AI-Generated Summary

Key Takeaways

  • Performance-focused governance: Reducing priorities from 40+ to just 4 measurable goals transformed San Jose's outcomes. Mahan secured 87% reelection by committing publicly to homelessness reduction, crime reduction, and street cleanliness — then measuring every dollar and staff hour against those goals. Governments that spread resources across hundreds of programs without accountability consistently spend more while delivering less, a pattern visible across California's $350 billion annual budget.
  • Homelessness cost efficiency: California was spending $1 million per door and taking six to seven years per housing project. San Jose shifted to prefabricated modular sleeping cabins and motel conversions, scaling shelter beds rapidly at dramatically lower cost. This approach reduced unsheltered homelessness by roughly one-third in four years, leading the state. The key reframe was targeting people living outside rather than attempting to solve all underlying societal inequality simultaneously.
  • Wealth tax mechanics backfire: A dozen European countries tried wealth taxes; the majority reversed them, with most seeing overall revenue decline. California's proposed version compounds problems by valuing founder shares at a 10x multiplier based on voting rights, potentially assessing illiquid paper wealth at inflated figures. Independent researchers estimate the proposal could reduce California's annual revenue by up to $25 billion, versus a one-time projected high-end gain of $100 billion.
  • Borrowing-against-assets tax loophole: Extremely wealthy individuals avoid income and capital gains taxes by taking no salary and instead borrowing against appreciated but unrealized assets at low interest rates. The borrowed funds function as spendable income while the underlying assets remain untaxed. Mahan argues this specific mechanism — not a broad wealth tax — is the logical reform target, suggesting a threshold at which borrowing against unrealized gains triggers a deemed capital gains realization.
  • Construction defect liability kills condos: California's expansive construction defect liability laws allow lawsuits up to a decade after project completion for minor issues like peeling paint, creating a profit center for trial lawyers.
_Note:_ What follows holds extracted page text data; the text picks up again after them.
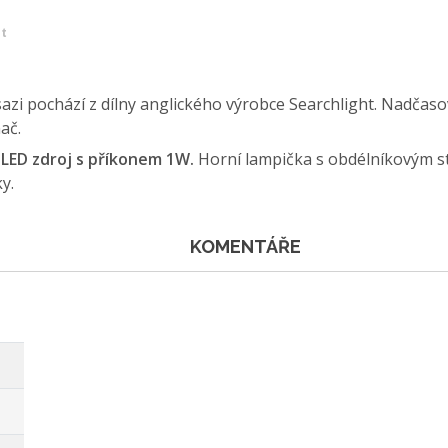
et
zi pochází z dílny anglického výrobce Searchlight. Nadčaso
ač.
LED zdroj s příkonem 1W.
Horní lampička s obdélníkovým st
y.
KOMENTÁŘE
This makes financing and insuring for-sale multifamily buildings prohibitively risky, effectively eliminating condo construction statewide. California now has the lowest homeownership rate in the country, roughly 10 percentage points below the national average, removing the traditional entry-level path to building equity.

What It Covers

San Jose Mayor Matt Mahan, running for California governor as a Democrat, outlines a pragmatism-based governance framework addressing California's core failures: a 75% spending increase over six years with no proportional improvement in homelessness, housing affordability, public safety, or education outcomes, arguing that focus and performance accountability produce measurable results.

Key Questions Answered

  • Performance-focused governance: Reducing priorities from 40+ to just 4 measurable goals transformed San Jose's outcomes. Mahan secured 87% reelection by committing publicly to homelessness reduction, crime reduction, and street cleanliness — then measuring every dollar and staff hour against those goals. Governments that spread resources across hundreds of programs without accountability consistently spend more while delivering less, a pattern visible across California's $350 billion annual budget.
  • Homelessness cost efficiency: California was spending $1 million per door and taking six to seven years per housing project. San Jose shifted to prefabricated modular sleeping cabins and motel conversions, scaling shelter beds rapidly at dramatically lower cost. This approach reduced unsheltered homelessness by roughly one-third in four years, leading the state. The key reframe was targeting people living outside rather than attempting to solve all underlying societal inequality simultaneously.
  • Wealth tax mechanics backfire: A dozen European countries tried wealth taxes; the majority reversed them, with most seeing overall revenue decline. California's proposed version compounds problems by valuing founder shares at a 10x multiplier based on voting rights, potentially assessing illiquid paper wealth at inflated figures. Independent researchers estimate the proposal could reduce California's annual revenue by up to $25 billion, versus a one-time projected high-end gain of $100 billion.
  • Borrowing-against-assets tax loophole: Extremely wealthy individuals avoid income and capital gains taxes by taking no salary and instead borrowing against appreciated but unrealized assets at low interest rates. The borrowed funds function as spendable income while the underlying assets remain untaxed. Mahan argues this specific mechanism — not a broad wealth tax — is the logical reform target, suggesting a threshold at which borrowing against unrealized gains triggers a deemed capital gains realization.
  • Construction defect liability kills condos: California's expansive construction defect liability laws allow lawsuits up to a decade after project completion for minor issues like peeling paint, creating a profit center for trial lawyers. This makes financing and insuring for-sale multifamily buildings prohibitively risky, effectively eliminating condo construction statewide. California now has the lowest homeownership rate in the country, roughly 10 percentage points below the national average, removing the traditional entry-level path to building equity.
  • Prop 36 as drug court model: Proposition 36, which passed 70-30 across every California county, created a "treatment-mandated felony" mechanism: a third serious drug offense triggers a judicial choice between treatment and incarceration. Mahan views this as the correct balance between the over-incarceration era and the over-permissive era that followed. California has not funded implementation, and Mahan identifies full Prop 36 funding as a first-priority action as governor, alongside building the 10,000 treatment beds promised under Prop 1.

Notable Moment

Mahan reveals that California's third-grade reading proficiency sits at 49%, while Mississippi — spending significantly less per pupil — exceeds 90%. He attributes the gap partly to the teachers union successfully resisting mandated evidence-based phonics curricula for years, with the state only recently passing a science-of-reading bill that still stops short of an outright mandate.